The expected output is an exact copy of the lines from the one containing "Lunes a Viernes de 8:00 am" through the final line of the entries below, with no images.

===============

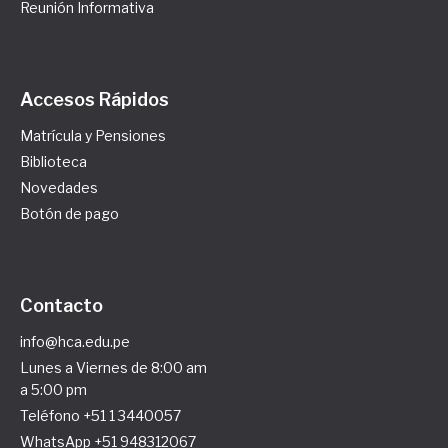
Reunión Informativa
Accesos Rápidos
Matrícula y Pensiones
Biblioteca
Novedades
Botón de pago
Contacto
info@hca.edu.pe
Lunes a Viernes de 8:00 am
a 5:00 pm
Teléfono +51 1 3440057
WhatsApp +51 948312067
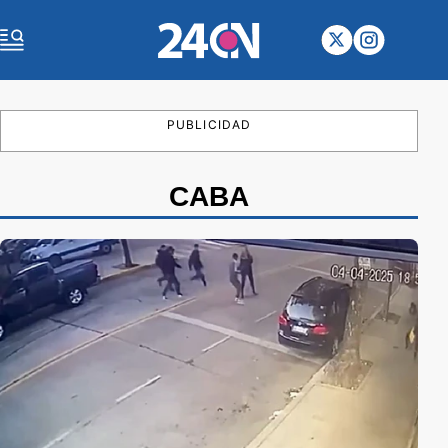
PUBLICIDAD
CABA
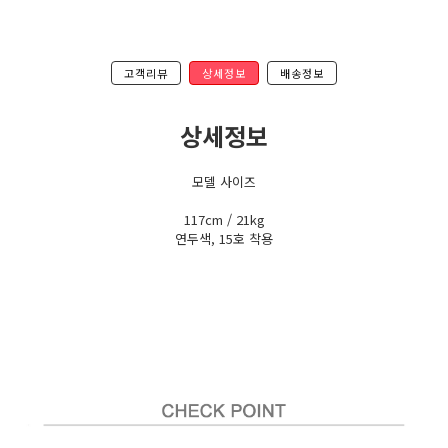
고객리뷰
상세정보
배송정보
상세정보
모델 사이즈
117cm / 21kg
연두색, 15호 착용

===============

▶ **EXERCISE OUTPUT**
Lunes a Viernes de 8:00 am
a 5:00 pm
Teléfono +51 1 3440057
WhatsApp +51 948312067
PUBLICIDAD
CABA
고객리뷰
상세정보
배송정보
상세정보
모델 사이즈
117cm / 21kg
연두색, 15호 착용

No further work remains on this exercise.